Giovanni Verga viene descritto come un uomo schivo, tutt’altro che mondano, restio anche a posare per un tempo prolungato. Per tale ragione oggi si posseggono pochi ritratti del grande scrittore: uno, però, è custodito proprio all’interno della libreria della Casa Museo. L’autore è il pittore veneto Amedeo Bianchi, nato alla fine dell’Ottocento, che conosceva direttamente lo scrittore poi rappresentato. Secondo quando riferito da Saverio Fiducia in un articolo del 1931, il ritratto a olio venne realizzato nel 1913.
Il 27 gennaio 1922, all’età di ottantadue anni e dopo aver lasciato il segno, si spense Giovanni Verga. Dopo un ventennio trascorso a Milano (seppur caratterizzato da diversi ritorni in Sicilia), lo scrittore tornò definitivamente nel capoluogo etneo, per poi morire in questa camera da letto.
Questa stanza, però, non è legata solo ad un avvenimento triste, quale la fine della vita dello scrittore. Anni prima il Verga aveva dato vita al romanzo epistolare Storia di una capinera, in cui la protagonista orfana di madre, Maria, è destinata dal padre ad una vita di clausura in un convento catanese.
Cosa si cela dietro l’ambientazione e le vicende narrate? Più voci sostengono che proprio la vicinissima Badia di Santa Chiara, facilmente visibile dalla finestra della camera, e i canti delle Clarisse, probabilmente ascoltati di frequente, furono per Verga fonte d’ispirazione.
Nella camera da letto si riscontrano diverse rappresentazioni degli avi di Verga, tra cui uno che riprende la tipologia dei ritratti siciliani dell’Ottocento, ed anche un ritratto fotografico, poi ritoccato a mano, del fotografo Grita.

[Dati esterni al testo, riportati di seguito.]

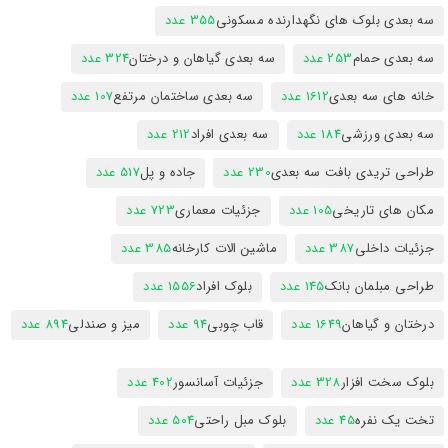
سه بعدی بلوک های نگهدارنده مسکونی
355 عدد
سه بعدی حمام
253 عدد
سه بعدی گیاهان و درختان
324 عدد
خانه های سه بعدی
1612 عدد
سه بعدی ساختمان مرتفع
107 عدد
سه بعدی ورزشی
184 عدد
سه بعدی افراد
212 عدد
طراحی تریدی بافت سه بعدی
230 عدد
جاده و پل
517 عدد
مکان های تاریخی
105 عدد
جزئیات معماری
723 عدد
جزئیات داخلی
387 عدد
ماشین الات کارخانه
385 عدد
طراحی مبلمان بانک
145 عدد
بلوک افراد
1556 عدد
درختان و گیاهان
1649 عدد
قاب چوبی
94 عدد
میز و صندلی
894 عدد
بلوک سخت افزار
328 عدد
جزئیات آسانسور
402 عدد
تخت یک نفره
45 عدد
بلوک مبل راحتی
504 عدد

Pochi passi e ci si trova in un altro ambiente che, come gli altri, ha mantenuto gli arredi e la tappezzeria originari. Decorano le pareti fotografie anche pitture del Rinascimento e ritratti a figura intera di tradizione fiamminga.
Segue una camera da letto riservata agli ospiti, gli stessi che il Verga desiderava deliziare anche con la presenza di incisioni, regalate dagli amici e di cui era appassionato.
Giovanni Verga non ebbe figli, né si sposò mai. Ebbe, però, due amanti storiche: a ricordarlo è la presenza in casa di un calco in bronzo della mano dell’amata Contessa Dina Castellazzi di Sordevolo. L’altra donna legata all’autore fu la Contessa Paolina Greppi Lester.
È possibile, comunque, consultare l’albero genealogico presente in questo spazio museale per scovare i discendenti dello scrittore, fino alla quarta generazione.
Il compito di salutare il visitatore spetta alla stanza da pranzo, di stile ubertino e dai legni chiari.
Gli oggetti che facilmente attirano l’attenzione sono il tavolino utilizzato per il primo allestimento teatrale della Cavalleria rusticana ed il vassoio donato al Verga dalla grande interprete della rappresentazione del 1884, Eleonora Duse.
Non può mancare un quadro simbolista, dal titolo Vendetta di rettile (Nysoumba), frutto della creatività del catanese Calcedonio Reina che qui riprende il tema della sensualità legata alla morte.
Sebbene diversi mobili dell’abitazione non siano più presenti in questi spazi, l’obiettivo perseguito è stato quello di non cambiare quanto rimasto, per rispecchiare al meglio il Giovanni Verga che qui ha vissuto. Per raccontare più fedelmente di lui ancora oggi, a un secolo dalla sua morte, e negli anni che verranno.